If You’re A Kid Like Gavin by Gavin Grimm and Kyle Lukoff, Illustrated by J Yang (Trans Guy Picture Book)
When Gavin Grimm’s school denied him the right to use the boy’s washroom because he’s trans, he took the battle all the way to the Supreme Court — and won. This picture book is his story, co-written by Kyle Lukoff, who was written queer kids’ books including When Aidan Became a Brother and Call Me Max. This story teaches kids how to advocate for themselves and others.

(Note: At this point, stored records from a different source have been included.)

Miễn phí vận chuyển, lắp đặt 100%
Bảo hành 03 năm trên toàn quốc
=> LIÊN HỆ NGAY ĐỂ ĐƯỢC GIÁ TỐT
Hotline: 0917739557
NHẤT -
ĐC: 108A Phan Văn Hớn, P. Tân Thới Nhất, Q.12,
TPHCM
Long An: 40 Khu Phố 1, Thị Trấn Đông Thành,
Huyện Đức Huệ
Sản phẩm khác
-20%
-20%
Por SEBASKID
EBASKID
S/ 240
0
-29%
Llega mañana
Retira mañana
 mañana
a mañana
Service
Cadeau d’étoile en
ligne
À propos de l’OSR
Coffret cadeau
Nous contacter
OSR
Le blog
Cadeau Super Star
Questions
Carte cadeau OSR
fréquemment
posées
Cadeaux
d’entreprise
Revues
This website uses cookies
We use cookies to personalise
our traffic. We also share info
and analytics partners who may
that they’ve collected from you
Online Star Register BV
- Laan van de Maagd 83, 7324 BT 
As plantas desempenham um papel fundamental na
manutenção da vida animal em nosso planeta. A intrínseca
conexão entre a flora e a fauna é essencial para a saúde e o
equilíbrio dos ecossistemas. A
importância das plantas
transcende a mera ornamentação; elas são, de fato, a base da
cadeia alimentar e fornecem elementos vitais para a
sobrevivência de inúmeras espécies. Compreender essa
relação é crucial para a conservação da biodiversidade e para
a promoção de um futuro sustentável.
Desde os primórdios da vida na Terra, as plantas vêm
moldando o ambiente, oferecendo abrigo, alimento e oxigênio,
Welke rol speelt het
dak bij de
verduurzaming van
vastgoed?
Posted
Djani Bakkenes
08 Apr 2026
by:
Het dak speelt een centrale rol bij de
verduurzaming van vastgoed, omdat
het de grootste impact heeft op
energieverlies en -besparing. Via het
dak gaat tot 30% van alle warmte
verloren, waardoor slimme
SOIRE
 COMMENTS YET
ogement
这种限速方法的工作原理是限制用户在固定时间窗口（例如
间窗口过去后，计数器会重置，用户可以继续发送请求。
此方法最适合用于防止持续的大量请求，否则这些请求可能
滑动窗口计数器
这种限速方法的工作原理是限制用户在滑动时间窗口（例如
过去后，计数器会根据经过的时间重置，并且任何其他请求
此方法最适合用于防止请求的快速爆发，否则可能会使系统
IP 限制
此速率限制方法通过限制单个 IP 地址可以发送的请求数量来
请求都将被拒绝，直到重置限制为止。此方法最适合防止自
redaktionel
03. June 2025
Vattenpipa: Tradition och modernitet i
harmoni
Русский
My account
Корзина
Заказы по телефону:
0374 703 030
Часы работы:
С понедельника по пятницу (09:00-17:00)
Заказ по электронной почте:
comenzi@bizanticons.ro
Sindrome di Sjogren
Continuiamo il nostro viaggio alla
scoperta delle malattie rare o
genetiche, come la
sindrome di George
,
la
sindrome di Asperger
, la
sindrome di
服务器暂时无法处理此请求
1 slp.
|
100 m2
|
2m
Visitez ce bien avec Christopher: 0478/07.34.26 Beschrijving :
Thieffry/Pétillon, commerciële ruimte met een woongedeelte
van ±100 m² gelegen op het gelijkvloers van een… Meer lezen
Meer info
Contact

Don’t forget you can get three free audiobooks at Audiobooks.com with a free trial!
Sirens & Muses by Antonia Angress (Sapphic Fiction)
Other Names for Love by Taymour Soomro (Queer Guy Fiction)
Gods of Want: Stories by K-Ming Chang (Sapphic Short Stories)
The Romance Recipe by Ruby Barrett (F/F Romance)
What Moves the Dead by T. Kingfisher (Nonbinary Horror)
August Kitko and the Mechas from Space by Alex White (Queer Sci Fi)
The Taking of Jake Livingston (Gay YA Horror) (Paperback rerelease)
Pretty Baby by Chris Belcher (Lesbian Memoir)
For a more comprehensive list of new releases, check out our New Books newsletter!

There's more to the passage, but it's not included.